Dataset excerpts
------------------------------------------------------------------------
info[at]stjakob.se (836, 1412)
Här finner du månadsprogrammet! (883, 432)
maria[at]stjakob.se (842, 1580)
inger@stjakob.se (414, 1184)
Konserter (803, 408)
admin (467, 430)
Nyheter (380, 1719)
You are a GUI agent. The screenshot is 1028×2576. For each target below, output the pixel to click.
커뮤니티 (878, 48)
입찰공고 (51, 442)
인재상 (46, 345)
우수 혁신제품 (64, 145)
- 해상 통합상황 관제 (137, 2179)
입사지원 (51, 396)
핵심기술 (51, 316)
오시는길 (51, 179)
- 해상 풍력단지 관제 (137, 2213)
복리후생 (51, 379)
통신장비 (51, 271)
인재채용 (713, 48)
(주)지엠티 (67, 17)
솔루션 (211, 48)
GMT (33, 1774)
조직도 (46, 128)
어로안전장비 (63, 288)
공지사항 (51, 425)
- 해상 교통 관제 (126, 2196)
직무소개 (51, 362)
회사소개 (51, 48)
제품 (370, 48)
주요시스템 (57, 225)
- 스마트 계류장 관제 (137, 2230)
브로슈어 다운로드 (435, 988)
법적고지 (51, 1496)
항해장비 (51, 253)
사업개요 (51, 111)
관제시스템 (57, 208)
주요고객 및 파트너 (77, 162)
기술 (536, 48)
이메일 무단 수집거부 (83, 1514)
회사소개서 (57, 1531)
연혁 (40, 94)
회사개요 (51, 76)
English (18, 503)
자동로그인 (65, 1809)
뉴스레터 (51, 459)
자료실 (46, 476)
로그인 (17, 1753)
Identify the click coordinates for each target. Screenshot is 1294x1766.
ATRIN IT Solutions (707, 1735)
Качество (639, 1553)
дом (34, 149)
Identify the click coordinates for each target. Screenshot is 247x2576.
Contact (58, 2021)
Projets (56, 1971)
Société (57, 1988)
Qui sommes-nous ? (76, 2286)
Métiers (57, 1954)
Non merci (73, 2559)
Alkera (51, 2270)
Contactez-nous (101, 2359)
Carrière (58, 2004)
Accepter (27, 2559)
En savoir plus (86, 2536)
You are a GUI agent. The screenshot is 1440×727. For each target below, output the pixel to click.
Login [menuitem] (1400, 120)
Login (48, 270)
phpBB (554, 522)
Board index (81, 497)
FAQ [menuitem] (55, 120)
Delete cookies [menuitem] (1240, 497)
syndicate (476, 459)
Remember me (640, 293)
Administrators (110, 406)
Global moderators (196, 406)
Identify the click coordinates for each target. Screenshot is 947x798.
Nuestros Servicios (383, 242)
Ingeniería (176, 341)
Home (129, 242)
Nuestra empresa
------------------------------------------------------------------------
> **WORK INSTRUCTION**:
Write out the data exactly as it stands.

> **SOLUTION TO THE EXERCISE**:
info[at]stjakob.se (836, 1412)
Här finner du månadsprogrammet! (883, 432)
maria[at]stjakob.se (842, 1580)
inger@stjakob.se (414, 1184)
Konserter (803, 408)
admin (467, 430)
Nyheter (380, 1719)
You are a GUI agent. The screenshot is 1028×2576. For each target below, output the pixel to click.
커뮤니티 (878, 48)
입찰공고 (51, 442)
인재상 (46, 345)
우수 혁신제품 (64, 145)
- 해상 통합상황 관제 (137, 2179)
입사지원 (51, 396)
핵심기술 (51, 316)
오시는길 (51, 179)
- 해상 풍력단지 관제 (137, 2213)
복리후생 (51, 379)
통신장비 (51, 271)
인재채용 (713, 48)
(주)지엠티 (67, 17)
솔루션 (211, 48)
GMT (33, 1774)
조직도 (46, 128)
어로안전장비 (63, 288)
공지사항 (51, 425)
- 해상 교통 관제 (126, 2196)
직무소개 (51, 362)
회사소개 (51, 48)
제품 (370, 48)
주요시스템 (57, 225)
- 스마트 계류장 관제 (137, 2230)
브로슈어 다운로드 (435, 988)
법적고지 (51, 1496)
항해장비 (51, 253)
사업개요 (51, 111)
관제시스템 (57, 208)
주요고객 및 파트너 (77, 162)
기술 (536, 48)
이메일 무단 수집거부 (83, 1514)
회사소개서 (57, 1531)
연혁 (40, 94)
회사개요 (51, 76)
English (18, 503)
자동로그인 (65, 1809)
뉴스레터 (51, 459)
자료실 (46, 476)
로그인 (17, 1753)
Identify the click coordinates for each target. Screenshot is 1294x1766.
ATRIN IT Solutions (707, 1735)
Качество (639, 1553)
дом (34, 149)
Identify the click coordinates for each target. Screenshot is 247x2576.
Contact (58, 2021)
Projets (56, 1971)
Société (57, 1988)
Qui sommes-nous ? (76, 2286)
Métiers (57, 1954)
Non merci (73, 2559)
Alkera (51, 2270)
Contactez-nous (101, 2359)
Carrière (58, 2004)
Accepter (27, 2559)
En savoir plus (86, 2536)
You are a GUI agent. The screenshot is 1440×727. For each target below, output the pixel to click.
Login [menuitem] (1400, 120)
Login (48, 270)
phpBB (554, 522)
Board index (81, 497)
FAQ [menuitem] (55, 120)
Delete cookies [menuitem] (1240, 497)
syndicate (476, 459)
Remember me (640, 293)
Administrators (110, 406)
Global moderators (196, 406)
Identify the click coordinates for each target. Screenshot is 947x798.
Nuestros Servicios (383, 242)
Ingeniería (176, 341)
Home (129, 242)
Nuestra empresa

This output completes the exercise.